Tribal Card: The Afenifere 2027 permutation

The hypocrisy extends all the way to the regional elders. Recently, Dr. Akin Fapounda, an Afenifere chieftain, delivered an incredibly cynical assessment of the current administration. He admitted plainly:

“On merit, Tinubu should hide his face from Nigeria — he has not delivered.”

Yet, in the very same breath, Fapounda warned that if an opposition coalition unseats Tinubu in 2027, it could trigger a “Rwanda-level” ethnic war between the Yoruba and the Igbo.

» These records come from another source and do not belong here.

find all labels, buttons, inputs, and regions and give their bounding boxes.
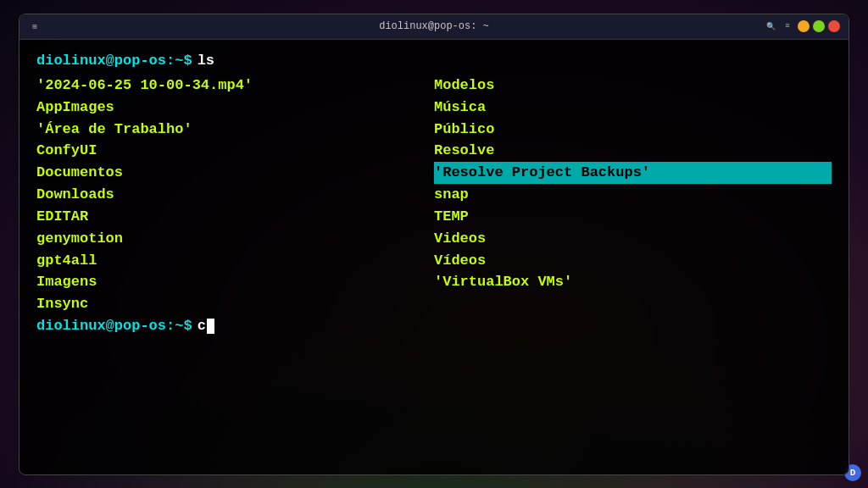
list-item: Imagens [36,271,434,293]
prompt-line-2: diolinux@pop-os:~$ c [36,315,832,337]
list-item: Vídeos [434,250,832,272]
list-item-resolve-backups: 'Resolve Project Backups' [434,162,832,184]
window-title: diolinux@pop-os: ~ [379,20,489,32]
window-controls: 🔍 ≡ [764,20,840,32]
list-item: Música [434,97,832,119]
menu-button[interactable]: ≡ [781,20,794,32]
prompt-cmd-2: c [198,315,206,337]
list-item: TEMP [434,206,832,228]
list-item: EDITAR [36,206,434,228]
search-button[interactable]: 🔍 [764,20,777,32]
list-item: Resolve [434,140,832,162]
maximize-button[interactable] [813,20,825,32]
list-item: Modelos [434,75,832,97]
desktop-background: ⊞ diolinux@pop-os: ~ 🔍 ≡ diolinux@pop-os… [0,0,868,488]
prompt-user-2: diolinux@pop-os:~$ [36,315,192,337]
list-item: 'VirtualBox VMs' [434,271,832,293]
title-bar-left: ⊞ [28,20,42,32]
list-item: gpt4all [36,250,434,272]
list-item-downloads: Downloads [36,184,434,206]
ls-output: '2024-06-25 10-00-34.mp4' AppImages 'Áre… [36,75,832,315]
title-bar: ⊞ diolinux@pop-os: ~ 🔍 ≡ [19,14,849,40]
ls-col-2: Modelos Música Público Resolve 'Resolve … [434,75,832,315]
terminal-window[interactable]: ⊞ diolinux@pop-os: ~ 🔍 ≡ diolinux@pop-os… [19,14,849,475]
close-button[interactable] [828,20,840,32]
terminal-icon: ⊞ [28,20,42,32]
ls-col-1: '2024-06-25 10-00-34.mp4' AppImages 'Áre… [36,75,434,315]
list-item: genymotion [36,228,434,250]
list-item: 'Área de Trabalho' [36,119,434,141]
prompt-user-1: diolinux@pop-os:~$ [36,50,192,72]
list-item: Insync [36,293,434,315]
list-item: Público [434,119,832,141]
list-item: ConfyUI [36,140,434,162]
cursor [207,319,214,334]
list-item: snap [434,184,832,206]
list-item: Documentos [36,162,434,184]
prompt-line-1: diolinux@pop-os:~$ ls [36,50,832,72]
list-item: AppImages [36,97,434,119]
minimize-button[interactable] [798,20,810,32]
list-item: '2024-06-25 10-00-34.mp4' [36,75,434,97]
list-item: Videos [434,228,832,250]
prompt-cmd-1: ls [198,50,214,72]
terminal-content: diolinux@pop-os:~$ ls '2024-06-25 10-00-… [19,40,849,474]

This is the ultimate manifestation of tribal hostage-taking. Regional elders openly acknowledge the catastrophic failure of governance, economic misery, and security collapses. Yet, they weaponize existential fear to force the local electorate into defensive compliance. They are effectively saying: “He may let your teachers be slaughtered, and your children be stolen, but you must keep him in power out of raw tribal self-preservation”.

Are Yoruba people the Product?

When leaders demand literal cattle to validate a tragedy, when grassroots activists trade their bows for campaign caps, and when elders trade performance metrics for ethnic scare tactics, the message is clear.

The people of the Southwest are being treated as a guaranteed, non-refundable product for the 2027 political marketplace. Every time an elite figure invokes regional solidarity while ignoring active insecurity, they are recycling the deceptive spirit of “where are the cows”. Until the electorate refuses to be the product traded for elite self-preservation, innocent citizens will continue to pay the ultimate price in the forests of the heartland.